With this speech, Romney has thrown on the defensive his main rival in Iowa, Mike Huckabee, the Christians’ candidate who, when asked if Mormonism is a cult, left the impression it might well be. “
Dr. James Dobson:
“Gov. Romney’s speech was a magnificent reminder of the role religious faith must play in government and public policy. His delivery was passionate and his message was inspirational. Whether it will answer all the questions and concerns of Evangelical Christian voters is yet to be determined, but the governor is to be commended for articulating the importance of our religious heritage as it relates to today.”
Conservative Radio Host Rush Limbaugh:
“Frankly, I thought what we saw today, folks, was a Republican candidate for president giving an inspiring speech. It was an inspiring speech about American values, including religion. Mitt Romney did this because he has been relentlessly attacked as something less than a true American. I watched this. I had seen some excerpts from the speech published before he made it. I thought he was inspiring, folks. I think he set exactly the right tone and I am stunned by some of the criticism I am seeing of this speech, particularly on some conservative websites. “He didn’t include atheists; he didn’t include agnostics; he didn’t say and reach out to Hindus.” I don’t understand it. Of all things to take from this speech that Romney gave today, that he didn’t reach out to atheists and didn’t reach out to agnostics, is beyond me. I thought he showed today his ability to confront, to articulate, to persuade, and to lead.”

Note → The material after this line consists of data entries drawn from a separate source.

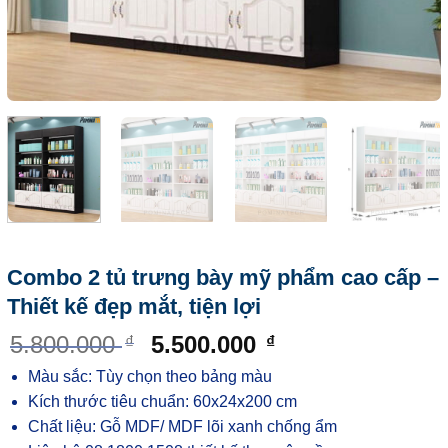
Combo 2 tủ trưng bày mỹ phẩm cao cấp –
Thiết kế đẹp mắt, tiện lợi
5.800.000
5.500.000
₫
₫
Màu sắc: Tùy chọn theo bảng màu
Kích thước tiêu chuẩn: 60x24x200 cm
Chất liệu: Gỗ MDF/ MDF lõi xanh chống ẩm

Political Analyst Fred Barnes:
“But there should be no mistake about this: He made the most of the opportunity the speech gave him. It was a very impressive speech.
One reason is Romney addressed his faith more directly than either he or his aides had suggested he would. They indicated he’d give a high-toned address on the role of religious faith in America and the obligation for tolerance of all faiths. He did more than that.”
Radio Host Kevin McCullough:
“In this zinger – he sums up all he needed to say. It’s the basic jist of “you have nothing to worry about” but with some meat on the bones of it. By far the strongest, most direct, simple to understand note of unification he could pronounce in the speech!”
“Mitt Romney’s “Faith in America” speech was simply magnificent, and anyone who denies it is not to be trusted as an analyst. On every level it was a masterpiece. The staging and Romney’s delivery, the eclipse of all other candidates it caused, the domination of the news cycle just prior to the start of absentee voting in New Hampshire on Monday –for all these reasons and more it will be long discussed as a masterpiece of political maneuver.”
“For the first time in this campaign, it’s long already, I heard greatness this morning.”